Work to complete — Track down each line below containing the string "scrollbar" and copy it.

Stored data entries:
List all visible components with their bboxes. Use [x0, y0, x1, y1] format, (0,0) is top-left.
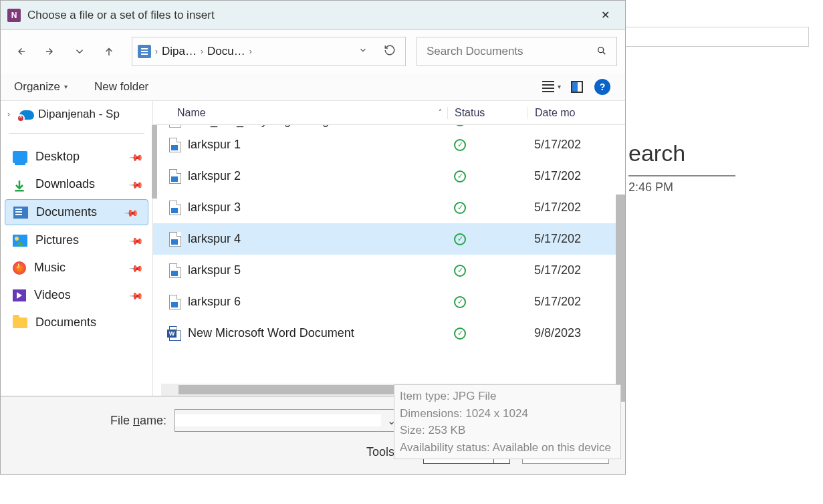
desktop-icon	[13, 151, 27, 163]
breadcrumb-segment-2[interactable]: Docu…	[207, 45, 245, 58]
help-button[interactable]: ?	[593, 78, 612, 96]
jpg-file-icon	[169, 263, 181, 278]
sidebar-item-label: Desktop	[35, 150, 80, 164]
sidebar-item-documents-folder[interactable]: Documents	[1, 309, 152, 336]
new-folder-button[interactable]: New folder	[94, 80, 148, 94]
file-row[interactable]: larkspur 1 ✓ 5/17/202	[153, 129, 625, 160]
horizontal-scrollbar-thumb[interactable]	[179, 385, 413, 394]
jpg-file-icon	[169, 138, 181, 152]
search-input[interactable]	[427, 45, 596, 58]
file-name: larkspur 2	[188, 169, 241, 183]
tree-divider	[9, 133, 144, 134]
arrow-left-icon	[15, 45, 27, 57]
jpg-file-icon	[169, 201, 181, 215]
dialog-body: › Dipanjenah - Sp Desktop 📌 Downloads 📌	[1, 101, 625, 396]
status-available-icon: ✓	[454, 139, 466, 151]
sidebar-item-documents[interactable]: Documents 📌	[5, 199, 148, 225]
filename-label: File name:	[110, 414, 166, 428]
arrow-up-icon	[103, 45, 115, 57]
parent-app-ribbon-box	[622, 27, 809, 47]
status-available-icon: ✓	[454, 265, 466, 277]
status-available-icon: ✓	[454, 296, 466, 308]
sidebar-item-label: Videos	[34, 288, 71, 302]
word-file-icon	[169, 326, 181, 341]
file-row[interactable]: larkspur 6 ✓ 5/17/202	[153, 286, 625, 318]
preview-pane-button[interactable]	[568, 78, 586, 96]
navigation-tree: › Dipanjenah - Sp Desktop 📌 Downloads 📌	[1, 101, 153, 396]
filename-combobox[interactable]: ⌄	[174, 409, 402, 432]
back-button[interactable]	[9, 39, 33, 64]
jpg-file-icon	[169, 169, 181, 184]
breadcrumb[interactable]: › Dipa… › Docu… ›	[132, 37, 406, 66]
column-header-status[interactable]: Status	[447, 107, 527, 119]
column-headers: Name ˄ Status Date mo	[153, 101, 625, 125]
status-available-icon: ✓	[454, 233, 466, 245]
up-button[interactable]	[97, 39, 121, 64]
parent-app-background: earch 2:46 PM	[615, 0, 823, 504]
pin-icon: 📌	[128, 233, 144, 248]
chevron-right-icon: ›	[155, 47, 158, 56]
downloads-icon	[13, 178, 27, 191]
music-icon	[13, 261, 26, 275]
sidebar-item-label: Downloads	[35, 177, 95, 191]
recent-locations-button[interactable]	[68, 39, 92, 64]
file-name: larkspur 6	[188, 295, 241, 309]
file-row[interactable]: EXL_WP_Why Organizing Your Data Is Criti…	[153, 125, 625, 129]
sidebar-item-label: Pictures	[35, 233, 79, 247]
dialog-titlebar: N Choose a file or a set of files to ins…	[1, 1, 625, 30]
file-icon	[169, 125, 181, 128]
onenote-app-icon: N	[7, 9, 21, 22]
onedrive-error-icon	[19, 109, 34, 120]
close-icon: ✕	[601, 9, 610, 21]
sidebar-item-pictures[interactable]: Pictures 📌	[1, 227, 152, 254]
search-icon	[596, 45, 607, 58]
file-row[interactable]: New Microsoft Word Document ✓ 9/8/2023	[153, 318, 625, 349]
svg-point-0	[598, 47, 604, 52]
help-icon: ?	[594, 79, 610, 95]
breadcrumb-history-dropdown[interactable]	[350, 45, 376, 57]
file-rows: EXL_WP_Why Organizing Your Data Is Criti…	[153, 125, 625, 396]
sidebar-item-label: Music	[34, 261, 66, 275]
breadcrumb-segment-1[interactable]: Dipa…	[162, 45, 197, 58]
column-header-date[interactable]: Date mo	[527, 107, 625, 119]
tooltip-line: Item type: JPG File	[400, 388, 615, 405]
file-row-selected[interactable]: larkspur 4 ✓ 5/17/202	[153, 223, 625, 255]
pin-icon: 📌	[128, 287, 144, 303]
file-row[interactable]: larkspur 3 ✓ 5/17/202	[153, 192, 625, 223]
file-row[interactable]: larkspur 5 ✓ 5/17/202	[153, 255, 625, 286]
chevron-right-icon[interactable]: ›	[7, 110, 15, 119]
forward-button[interactable]	[38, 39, 62, 64]
file-info-tooltip: Item type: JPG File Dimensions: 1024 x 1…	[394, 384, 621, 459]
file-name: larkspur 3	[188, 201, 241, 215]
search-box[interactable]	[417, 37, 617, 66]
new-folder-label: New folder	[94, 80, 148, 94]
tooltip-line: Dimensions: 1024 x 1024	[400, 405, 615, 422]
status-available-icon: ✓	[454, 170, 466, 182]
videos-icon	[13, 289, 26, 301]
vertical-scrollbar-thumb[interactable]	[616, 195, 625, 402]
file-date: 5/17/202	[527, 169, 625, 183]
file-row[interactable]: larkspur 2 ✓ 5/17/202	[153, 160, 625, 192]
pin-icon: 📌	[124, 205, 139, 220]
tree-item-onedrive[interactable]: › Dipanjenah - Sp	[1, 105, 152, 124]
view-mode-button[interactable]	[539, 78, 558, 96]
file-name: larkspur 1	[188, 138, 241, 152]
filename-input[interactable]	[175, 414, 381, 426]
documents-icon	[13, 207, 28, 219]
file-date: 5/17/202	[527, 201, 625, 215]
sidebar-item-downloads[interactable]: Downloads 📌	[1, 170, 152, 198]
column-header-name[interactable]: Name ˄	[153, 107, 447, 119]
sidebar-item-music[interactable]: Music 📌	[1, 254, 152, 281]
sidebar-item-desktop[interactable]: Desktop 📌	[1, 143, 152, 170]
organize-menu[interactable]: Organize ▾	[14, 80, 68, 94]
close-button[interactable]: ✕	[592, 5, 618, 25]
status-available-icon: ✓	[454, 328, 466, 340]
documents-location-icon	[138, 45, 151, 58]
sidebar-item-videos[interactable]: Videos 📌	[1, 281, 152, 309]
refresh-button[interactable]	[380, 44, 400, 59]
file-name: EXL_WP_Why Organizing Your Data Is Criti…	[188, 125, 438, 128]
pin-icon: 📌	[128, 149, 144, 164]
organize-label: Organize	[14, 80, 60, 94]
dialog-title: Choose a file or a set of files to inser…	[27, 9, 592, 22]
caret-down-icon[interactable]: ▾	[558, 83, 561, 90]
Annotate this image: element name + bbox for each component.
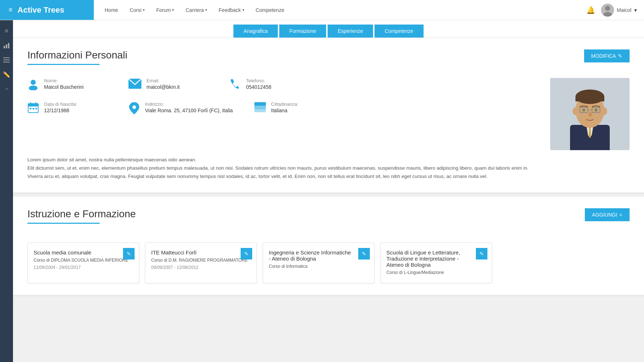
info-row-2: Data di Nascita: 12/12/1988 Indirizzo: V… — [27, 101, 536, 117]
bio-text: Lorem ipsum dolor sit amet, nostra nulla… — [27, 156, 630, 181]
edu-card-date: 09/09/2007 - 12/08/2012 — [151, 265, 251, 270]
section-header: Informazioni Personali MODIFICA ✎ — [27, 49, 630, 75]
avatar — [601, 4, 614, 17]
education-underline — [27, 223, 100, 224]
personal-info-section: Informazioni Personali MODIFICA ✎ Nome: — [13, 38, 644, 194]
edu-card-edit-button[interactable]: ✎ — [476, 248, 487, 259]
sidebar-icon-arrow[interactable]: → — [0, 82, 13, 95]
tab-esperienze[interactable]: Esperienze — [328, 25, 373, 38]
nome-label: Nome: — [44, 78, 84, 83]
navbar: ≡ Active Trees Home Corsi ▾ Forum ▾ Carr… — [0, 0, 644, 20]
tab-anagrafica[interactable]: Anagrafica — [233, 25, 278, 38]
edu-card-date: 11/09/2004 - 29/01/2017 — [34, 265, 133, 270]
field-cittadinanza: Cittadinanza: Italiana — [254, 101, 334, 117]
notification-bell-icon[interactable]: 🔔 — [586, 6, 595, 14]
email-icon — [128, 79, 141, 91]
education-header: Istruzione e Formazione AGGIUNGI + — [27, 208, 630, 234]
calendar-icon — [27, 102, 39, 115]
svg-point-32 — [601, 107, 607, 115]
tab-competenze[interactable]: Competenze — [374, 25, 423, 38]
edu-card-title: Scuola media comunale — [34, 249, 133, 256]
svg-rect-17 — [32, 108, 34, 109]
svg-rect-4 — [6, 44, 7, 48]
data-nascita-value: 12/12/1988 — [44, 108, 77, 113]
plus-icon: + — [619, 212, 622, 218]
svg-rect-7 — [3, 60, 10, 60]
profile-photo — [550, 78, 630, 150]
svg-rect-18 — [35, 108, 37, 109]
nav-forum[interactable]: Forum ▾ — [151, 4, 179, 16]
info-row-1: Nome: Maicol Buscherini Email: maicol@bk… — [27, 78, 536, 93]
chevron-down-icon: ▾ — [634, 7, 637, 13]
page-title: Informazioni Personali — [27, 49, 127, 61]
info-layout: Nome: Maicol Buscherini Email: maicol@bk… — [27, 78, 630, 150]
field-telefono: Telefono: 054012458 — [229, 78, 309, 93]
nav-corsi[interactable]: Corsi ▾ — [124, 4, 150, 16]
modifica-button[interactable]: MODIFICA ✎ — [584, 49, 630, 62]
user-name: Maicol — [617, 7, 631, 13]
user-menu[interactable]: Maicol ▾ — [601, 4, 637, 17]
edu-card-3: Scuola di Lingue e Letterature, Traduzio… — [380, 243, 492, 283]
indirizzo-value: Viale Roma. 25, 47100 Forlì (FC), Italia — [145, 108, 233, 113]
sidebar-icon-edit[interactable]: ✏️ — [0, 68, 13, 81]
field-data-nascita: Data di Nascita: 12/12/1988 — [27, 101, 107, 117]
svg-point-1 — [605, 6, 610, 11]
chevron-down-icon: ▾ — [172, 8, 174, 12]
nav-home[interactable]: Home — [100, 4, 123, 16]
edu-card-0: Scuola media comunale Corso di DIPLOMA S… — [27, 243, 139, 283]
brand-name: Active Trees — [18, 5, 65, 15]
svg-point-10 — [29, 86, 38, 90]
education-title: Istruzione e Formazione — [27, 208, 136, 220]
brand: ≡ Active Trees — [0, 0, 94, 20]
svg-rect-5 — [8, 43, 9, 48]
edu-card-title: Ingegneria e Scienze Informatiche - Aten… — [269, 249, 368, 262]
svg-point-19 — [132, 105, 136, 109]
telefono-label: Telefono: — [246, 78, 271, 83]
svg-rect-22 — [254, 109, 266, 112]
sidebar-icon-menu[interactable]: ≡ — [0, 25, 13, 38]
location-icon — [128, 102, 140, 117]
svg-rect-6 — [3, 57, 10, 58]
chevron-down-icon: ▾ — [143, 8, 145, 12]
edu-card-title: Scuola di Lingue e Letterature, Traduzio… — [386, 249, 486, 268]
svg-point-9 — [31, 80, 36, 85]
cittadinanza-label: Cittadinanza: — [271, 101, 298, 107]
info-fields: Nome: Maicol Buscherini Email: maicol@bk… — [27, 78, 536, 126]
edu-card-edit-button[interactable]: ✎ — [241, 248, 252, 259]
edu-card-course: Corso di DIPLOMA SCUOLA MEDIA INFERIORE — [34, 258, 133, 263]
field-nome: Nome: Maicol Buscherini — [27, 78, 107, 93]
edu-card-edit-button[interactable]: ✎ — [358, 248, 370, 259]
education-title-block: Istruzione e Formazione — [27, 208, 136, 234]
edu-card-course: Corso di Informatica — [269, 264, 368, 269]
cittadinanza-value: Italiana — [271, 108, 298, 113]
edu-card-1: ITE Matteucci Forlì Corso di D.M. RAGION… — [145, 243, 257, 283]
edu-card-title: ITE Matteucci Forlì — [151, 249, 251, 256]
svg-point-37 — [595, 109, 597, 112]
field-indirizzo: Indirizzo: Viale Roma. 25, 47100 Forlì (… — [128, 101, 233, 117]
nav-competenze[interactable]: Competenze — [251, 4, 289, 16]
field-email: Email: maicol@bkm.it — [128, 78, 208, 93]
edu-card-course: Corso di D.M. RAGIONIERE PROGRAMMATORE — [151, 258, 251, 263]
svg-point-31 — [573, 107, 578, 115]
flag-icon — [254, 102, 266, 115]
tab-formazione[interactable]: Formazione — [279, 25, 326, 38]
sidebar-icon-chart[interactable] — [0, 39, 13, 52]
svg-rect-16 — [30, 108, 31, 109]
nav-carriera[interactable]: Carriera ▾ — [180, 4, 212, 16]
svg-rect-21 — [254, 106, 266, 109]
svg-rect-13 — [28, 104, 38, 106]
edu-card-course: Corso di L-Lingue/Mediazione — [386, 270, 486, 275]
svg-rect-30 — [575, 96, 604, 101]
nav-feedback[interactable]: Feedback ▾ — [214, 4, 249, 16]
sidebar-icon-list[interactable] — [0, 53, 13, 66]
telefono-value: 054012458 — [246, 84, 271, 90]
aggiungi-button[interactable]: AGGIUNGI + — [585, 208, 630, 221]
nav-menu: Home Corsi ▾ Forum ▾ Carriera ▾ Feedback… — [94, 4, 579, 16]
indirizzo-label: Indirizzo: — [145, 101, 233, 107]
edu-card-edit-button[interactable]: ✎ — [123, 248, 135, 259]
email-value: maicol@bkm.it — [146, 84, 180, 90]
tabs-bar: Anagrafica Formazione Esperienze Compete… — [13, 20, 644, 38]
hamburger-icon[interactable]: ≡ — [9, 6, 13, 14]
navbar-right: 🔔 Maicol ▾ — [579, 4, 644, 17]
chevron-down-icon: ▾ — [242, 8, 244, 12]
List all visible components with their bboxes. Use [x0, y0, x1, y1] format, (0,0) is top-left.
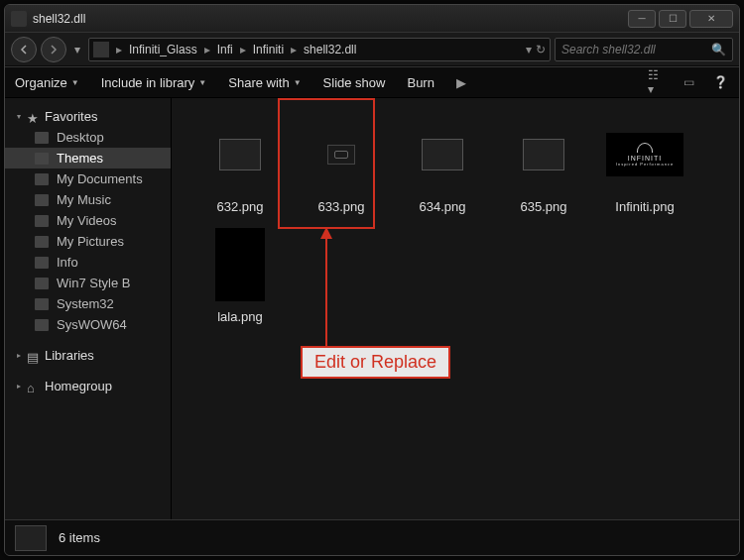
sidebar-item-my-videos[interactable]: My Videos	[5, 210, 171, 231]
file-item[interactable]: 635.png	[493, 110, 594, 220]
chevron-down-icon: ▼	[198, 78, 206, 87]
file-item[interactable]: 632.png	[189, 110, 291, 220]
sidebar-item-win7-style-b[interactable]: Win7 Style B	[5, 273, 171, 293]
chevron-right-icon: ▸	[17, 351, 21, 360]
search-input[interactable]	[561, 43, 711, 56]
folder-icon	[15, 525, 47, 551]
close-button[interactable]: ✕	[689, 10, 733, 28]
forward-button[interactable]	[41, 37, 66, 62]
toolbar-more-button[interactable]: ▶	[456, 75, 466, 90]
folder-icon	[35, 194, 49, 206]
annotation-label: Edit or Replace	[301, 346, 450, 379]
breadcrumb-segment[interactable]: shell32.dll	[302, 43, 358, 56]
file-thumbnail: INFINITIInspired Performance	[606, 116, 683, 193]
sidebar-homegroup-header[interactable]: ▸ ⌂ Homegroup	[5, 376, 171, 396]
nav-bar: ▾ ▸ Infiniti_Glass ▸ Infi ▸ Infiniti ▸ s…	[5, 33, 739, 66]
folder-icon	[35, 298, 49, 310]
sidebar-item-label: My Pictures	[57, 234, 124, 249]
minimize-button[interactable]: ─	[628, 10, 656, 28]
sidebar-item-label: My Music	[57, 192, 111, 207]
homegroup-icon: ⌂	[27, 381, 39, 392]
chevron-right-icon: ▸	[237, 43, 249, 56]
file-label: 634.png	[420, 199, 466, 214]
sidebar-item-syswow64[interactable]: SysWOW64	[5, 314, 171, 335]
sidebar-item-themes[interactable]: Themes	[5, 148, 171, 168]
breadcrumb-dropdown[interactable]: ▾	[526, 43, 532, 56]
chevron-right-icon: ▸	[113, 43, 125, 56]
share-with-button[interactable]: Share with ▼	[228, 75, 301, 90]
sidebar-item-desktop[interactable]: Desktop	[5, 127, 171, 148]
status-bar: 6 items	[5, 519, 739, 555]
sidebar-item-info[interactable]: Info	[5, 252, 171, 273]
file-label: lala.png	[217, 309, 263, 324]
window-title: shell32.dll	[33, 12, 628, 26]
maximize-button[interactable]: ☐	[659, 10, 686, 28]
help-button[interactable]: ❔	[711, 73, 729, 91]
burn-button[interactable]: Burn	[407, 75, 434, 90]
folder-icon	[35, 257, 49, 269]
view-mode-button[interactable]: ☷ ▾	[648, 73, 666, 91]
chevron-right-icon: ▸	[201, 43, 213, 56]
file-item[interactable]: INFINITIInspired PerformanceInfiniti.png	[594, 110, 695, 220]
sidebar-item-label: My Videos	[57, 213, 116, 228]
back-button[interactable]	[11, 37, 37, 62]
sidebar-item-label: My Documents	[57, 171, 143, 186]
folder-icon	[35, 153, 49, 165]
file-item[interactable]: lala.png	[189, 220, 291, 330]
file-thumbnail	[404, 116, 481, 193]
refresh-button[interactable]: ↻	[536, 43, 546, 56]
search-box[interactable]: 🔍	[555, 38, 733, 61]
folder-icon	[35, 236, 49, 248]
history-dropdown[interactable]: ▾	[70, 37, 84, 62]
file-item[interactable]: 634.png	[392, 110, 493, 220]
sidebar-favorites-header[interactable]: ▾ ★ Favorites	[5, 106, 171, 127]
slideshow-button[interactable]: Slide show	[323, 75, 386, 90]
breadcrumb-segment[interactable]: Infiniti_Glass	[127, 43, 199, 56]
sidebar-item-label: Info	[57, 255, 78, 270]
file-thumbnail	[505, 116, 582, 193]
folder-icon	[35, 319, 49, 331]
star-icon: ★	[27, 111, 39, 123]
sidebar-libraries-header[interactable]: ▸ ▤ Libraries	[5, 345, 171, 366]
folder-icon	[93, 42, 109, 57]
file-item[interactable]: 633.png	[291, 110, 392, 220]
file-label: 633.png	[318, 199, 365, 214]
breadcrumb-segment[interactable]: Infiniti	[251, 43, 286, 56]
sidebar-item-my-documents[interactable]: My Documents	[5, 168, 171, 189]
file-view[interactable]: 632.png633.png634.png635.pngINFINITIInsp…	[172, 98, 739, 519]
sidebar: ▾ ★ Favorites DesktopThemesMy DocumentsM…	[5, 98, 172, 519]
library-icon: ▤	[27, 350, 39, 362]
organize-button[interactable]: Organize ▼	[15, 75, 79, 90]
file-label: Infiniti.png	[615, 199, 674, 214]
sidebar-item-my-music[interactable]: My Music	[5, 189, 171, 210]
chevron-down-icon: ▾	[17, 112, 21, 121]
content-area: ▾ ★ Favorites DesktopThemesMy DocumentsM…	[5, 98, 739, 519]
folder-icon	[35, 173, 49, 185]
arrow-left-icon	[19, 45, 29, 55]
chevron-right-icon: ▸	[17, 382, 21, 391]
chevron-right-icon: ▸	[288, 43, 300, 56]
chevron-down-icon: ▼	[71, 78, 79, 87]
folder-icon	[35, 132, 49, 144]
sidebar-item-my-pictures[interactable]: My Pictures	[5, 231, 171, 252]
file-label: 635.png	[521, 199, 567, 214]
app-icon	[11, 11, 27, 27]
sidebar-item-system32[interactable]: System32	[5, 293, 171, 314]
folder-icon	[35, 215, 49, 227]
breadcrumb[interactable]: ▸ Infiniti_Glass ▸ Infi ▸ Infiniti ▸ she…	[88, 38, 551, 61]
preview-pane-button[interactable]: ▭	[680, 73, 697, 91]
status-item-count: 6 items	[59, 530, 100, 545]
titlebar: shell32.dll ─ ☐ ✕	[5, 5, 739, 33]
sidebar-item-label: Win7 Style B	[57, 276, 130, 290]
sidebar-item-label: Desktop	[57, 130, 104, 145]
sidebar-item-label: SysWOW64	[57, 317, 127, 332]
explorer-window: shell32.dll ─ ☐ ✕ ▾ ▸ Infiniti_Glass ▸ I…	[4, 4, 740, 556]
file-label: 632.png	[217, 199, 264, 214]
include-library-button[interactable]: Include in library ▼	[101, 75, 207, 90]
file-thumbnail	[303, 116, 380, 193]
file-thumbnail	[201, 116, 279, 193]
breadcrumb-segment[interactable]: Infi	[215, 43, 235, 56]
search-icon: 🔍	[711, 43, 726, 56]
folder-icon	[35, 278, 49, 289]
file-thumbnail	[201, 226, 279, 303]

Task response —
horizontal-scrollbar-thumb[interactable]	[179, 385, 413, 394]
vertical-scrollbar-thumb[interactable]	[616, 195, 625, 402]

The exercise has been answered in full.